→ Task instructions:
Each record listed below is to be output exactly as written.

━━━ Available data ━━━

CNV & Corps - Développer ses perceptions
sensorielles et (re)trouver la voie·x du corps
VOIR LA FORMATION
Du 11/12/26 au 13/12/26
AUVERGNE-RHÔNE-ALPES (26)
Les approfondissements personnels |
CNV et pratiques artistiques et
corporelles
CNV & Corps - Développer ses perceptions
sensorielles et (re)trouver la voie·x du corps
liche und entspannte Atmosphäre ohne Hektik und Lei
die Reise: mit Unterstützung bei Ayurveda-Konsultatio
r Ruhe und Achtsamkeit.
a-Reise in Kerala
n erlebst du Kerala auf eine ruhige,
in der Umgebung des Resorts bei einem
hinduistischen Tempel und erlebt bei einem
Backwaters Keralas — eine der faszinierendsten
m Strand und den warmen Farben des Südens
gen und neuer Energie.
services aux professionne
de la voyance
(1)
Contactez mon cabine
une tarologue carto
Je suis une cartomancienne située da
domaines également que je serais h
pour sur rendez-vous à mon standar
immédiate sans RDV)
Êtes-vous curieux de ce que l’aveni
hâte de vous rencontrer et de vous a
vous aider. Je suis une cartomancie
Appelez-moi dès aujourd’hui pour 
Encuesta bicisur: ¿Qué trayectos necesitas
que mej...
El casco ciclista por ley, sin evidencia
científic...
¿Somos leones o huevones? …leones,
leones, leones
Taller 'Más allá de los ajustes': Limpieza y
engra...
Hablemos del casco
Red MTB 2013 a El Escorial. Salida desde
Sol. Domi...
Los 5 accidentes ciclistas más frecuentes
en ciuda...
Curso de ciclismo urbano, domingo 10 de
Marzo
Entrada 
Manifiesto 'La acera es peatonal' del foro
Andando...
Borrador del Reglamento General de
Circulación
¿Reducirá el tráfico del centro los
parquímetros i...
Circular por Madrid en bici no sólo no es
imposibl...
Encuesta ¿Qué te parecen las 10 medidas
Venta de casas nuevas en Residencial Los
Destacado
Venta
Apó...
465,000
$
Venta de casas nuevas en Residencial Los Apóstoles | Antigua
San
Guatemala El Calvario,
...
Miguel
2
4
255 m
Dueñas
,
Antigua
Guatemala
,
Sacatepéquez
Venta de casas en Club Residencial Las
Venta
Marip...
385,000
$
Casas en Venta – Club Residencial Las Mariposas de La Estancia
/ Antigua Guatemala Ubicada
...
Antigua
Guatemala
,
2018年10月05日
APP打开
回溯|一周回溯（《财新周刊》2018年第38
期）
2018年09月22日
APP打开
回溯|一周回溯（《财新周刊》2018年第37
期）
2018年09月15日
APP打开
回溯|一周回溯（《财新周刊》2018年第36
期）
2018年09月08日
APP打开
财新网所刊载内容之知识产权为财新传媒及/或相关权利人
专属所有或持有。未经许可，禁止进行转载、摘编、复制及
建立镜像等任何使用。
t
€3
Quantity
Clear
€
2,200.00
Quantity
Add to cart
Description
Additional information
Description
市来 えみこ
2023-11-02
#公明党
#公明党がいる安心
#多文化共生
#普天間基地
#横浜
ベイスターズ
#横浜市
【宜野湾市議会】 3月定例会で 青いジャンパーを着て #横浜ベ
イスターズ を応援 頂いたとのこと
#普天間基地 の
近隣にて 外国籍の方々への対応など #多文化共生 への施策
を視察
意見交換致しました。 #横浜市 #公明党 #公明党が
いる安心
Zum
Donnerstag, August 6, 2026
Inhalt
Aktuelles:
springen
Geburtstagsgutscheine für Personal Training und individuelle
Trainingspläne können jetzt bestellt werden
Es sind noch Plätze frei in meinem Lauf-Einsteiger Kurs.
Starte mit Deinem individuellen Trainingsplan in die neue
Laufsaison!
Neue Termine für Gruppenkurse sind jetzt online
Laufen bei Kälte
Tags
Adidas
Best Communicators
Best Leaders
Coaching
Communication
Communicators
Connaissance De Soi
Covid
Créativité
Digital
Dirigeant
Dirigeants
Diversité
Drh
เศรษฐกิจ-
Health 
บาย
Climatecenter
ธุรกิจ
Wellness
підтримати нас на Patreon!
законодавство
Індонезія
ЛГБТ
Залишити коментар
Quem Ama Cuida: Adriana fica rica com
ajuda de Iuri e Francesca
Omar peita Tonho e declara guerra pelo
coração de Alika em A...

━━━

→ Response for this exercise:
CNV & Corps - Développer ses perceptions
sensorielles et (re)trouver la voie·x du corps
VOIR LA FORMATION
Du 11/12/26 au 13/12/26
AUVERGNE-RHÔNE-ALPES (26)
Les approfondissements personnels |
CNV et pratiques artistiques et
corporelles
CNV & Corps - Développer ses perceptions
sensorielles et (re)trouver la voie·x du corps
liche und entspannte Atmosphäre ohne Hektik und Lei
die Reise: mit Unterstützung bei Ayurveda-Konsultatio
r Ruhe und Achtsamkeit.
a-Reise in Kerala
n erlebst du Kerala auf eine ruhige,
in der Umgebung des Resorts bei einem
hinduistischen Tempel und erlebt bei einem
Backwaters Keralas — eine der faszinierendsten
m Strand und den warmen Farben des Südens
gen und neuer Energie.
services aux professionne
de la voyance
(1)
Contactez mon cabine
une tarologue carto
Je suis une cartomancienne située da
domaines également que je serais h
pour sur rendez-vous à mon standar
immédiate sans RDV)
Êtes-vous curieux de ce que l’aveni
hâte de vous rencontrer et de vous a
vous aider. Je suis une cartomancie
Appelez-moi dès aujourd’hui pour 
Encuesta bicisur: ¿Qué trayectos necesitas
que mej...
El casco ciclista por ley, sin evidencia
científic...
¿Somos leones o huevones? …leones,
leones, leones
Taller 'Más allá de los ajustes': Limpieza y
engra...
Hablemos del casco
Red MTB 2013 a El Escorial. Salida desde
Sol. Domi...
Los 5 accidentes ciclistas más frecuentes
en ciuda...
Curso de ciclismo urbano, domingo 10 de
Marzo
Entrada 
Manifiesto 'La acera es peatonal' del foro
Andando...
Borrador del Reglamento General de
Circulación
¿Reducirá el tráfico del centro los
parquímetros i...
Circular por Madrid en bici no sólo no es
imposibl...
Encuesta ¿Qué te parecen las 10 medidas
Venta de casas nuevas en Residencial Los
Destacado
Venta
Apó...
465,000
$
Venta de casas nuevas en Residencial Los Apóstoles | Antigua
San
Guatemala El Calvario,
...
Miguel
2
4
255 m
Dueñas
,
Antigua
Guatemala
,
Sacatepéquez
Venta de casas en Club Residencial Las
Venta
Marip...
385,000
$
Casas en Venta – Club Residencial Las Mariposas de La Estancia
/ Antigua Guatemala Ubicada
...
Antigua
Guatemala
,
2018年10月05日
APP打开
回溯|一周回溯（《财新周刊》2018年第38
期）
2018年09月22日
APP打开
回溯|一周回溯（《财新周刊》2018年第37
期）
2018年09月15日
APP打开
回溯|一周回溯（《财新周刊》2018年第36
期）
2018年09月08日
APP打开
财新网所刊载内容之知识产权为财新传媒及/或相关权利人
专属所有或持有。未经许可，禁止进行转载、摘编、复制及
建立镜像等任何使用。
t
€3
Quantity
Clear
€
2,200.00
Quantity
Add to cart
Description
Additional information
Description
市来 えみこ
2023-11-02
#公明党
#公明党がいる安心
#多文化共生
#普天間基地
#横浜
ベイスターズ
#横浜市
【宜野湾市議会】 3月定例会で 青いジャンパーを着て #横浜ベ
イスターズ を応援 頂いたとのこと
#普天間基地 の
近隣にて 外国籍の方々への対応など #多文化共生 への施策
を視察
意見交換致しました。 #横浜市 #公明党 #公明党が
いる安心
Zum
Donnerstag, August 6, 2026
Inhalt
Aktuelles:
springen
Geburtstagsgutscheine für Personal Training und individuelle
Trainingspläne können jetzt bestellt werden
Es sind noch Plätze frei in meinem Lauf-Einsteiger Kurs.
Starte mit Deinem individuellen Trainingsplan in die neue
Laufsaison!
Neue Termine für Gruppenkurse sind jetzt online
Laufen bei Kälte
Tags
Adidas
Best Communicators
Best Leaders
Coaching
Communication
Communicators
Connaissance De Soi
Covid
Créativité
Digital
Dirigeant
Dirigeants
Diversité
Drh
เศรษฐกิจ-
Health 
บาย
Climatecenter
ธุรกิจ
Wellness
підтримати нас на Patreon!
законодавство
Індонезія
ЛГБТ
Залишити коментар
Quem Ama Cuida: Adriana fica rica com
ajuda de Iuri e Francesca
Omar peita Tonho e declara guerra pelo
coração de Alika em A...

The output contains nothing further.